## Available data
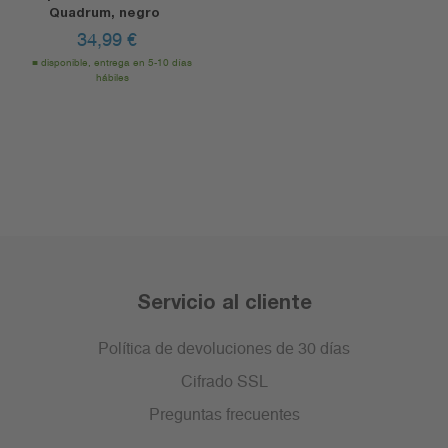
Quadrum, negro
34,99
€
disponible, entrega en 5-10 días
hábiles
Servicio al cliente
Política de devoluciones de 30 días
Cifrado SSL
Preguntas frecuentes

---

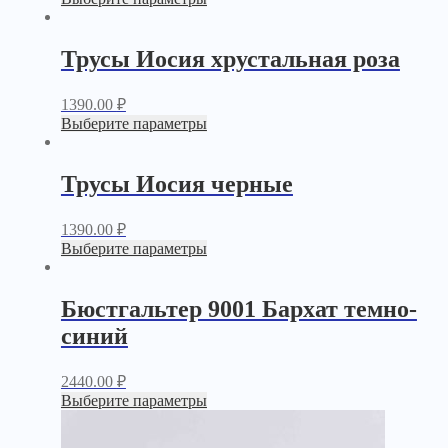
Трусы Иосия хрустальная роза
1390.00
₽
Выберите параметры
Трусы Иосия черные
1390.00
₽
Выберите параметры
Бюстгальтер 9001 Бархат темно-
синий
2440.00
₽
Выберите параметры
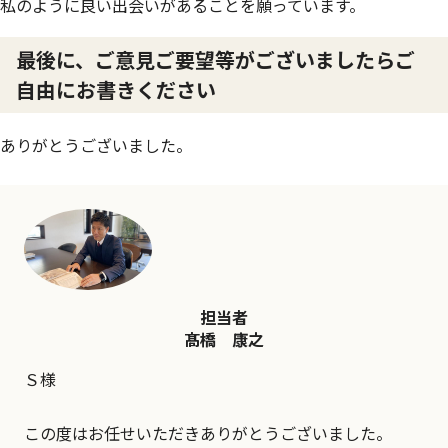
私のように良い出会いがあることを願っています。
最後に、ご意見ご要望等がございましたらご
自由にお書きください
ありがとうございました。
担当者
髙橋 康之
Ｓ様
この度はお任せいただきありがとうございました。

* * *

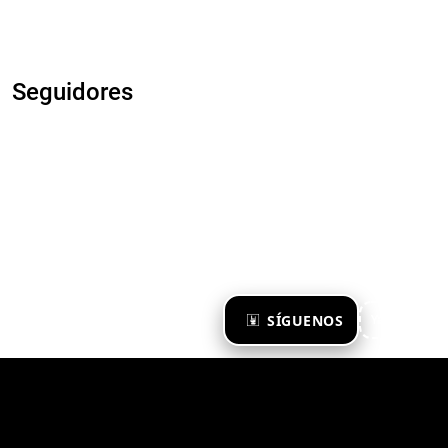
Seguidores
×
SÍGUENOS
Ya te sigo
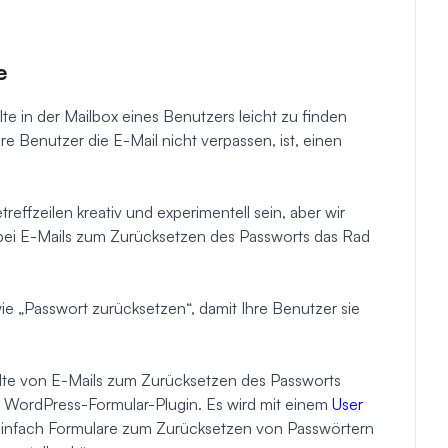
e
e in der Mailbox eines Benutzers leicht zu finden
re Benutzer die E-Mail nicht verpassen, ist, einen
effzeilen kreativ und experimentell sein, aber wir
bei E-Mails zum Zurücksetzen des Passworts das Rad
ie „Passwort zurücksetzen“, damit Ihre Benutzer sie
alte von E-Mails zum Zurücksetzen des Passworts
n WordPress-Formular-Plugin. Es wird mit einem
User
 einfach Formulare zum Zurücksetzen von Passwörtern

## Problem to work on
Reply with the number of lines in the entries that hold the word "Иосия", and add no other words.

## Task result
2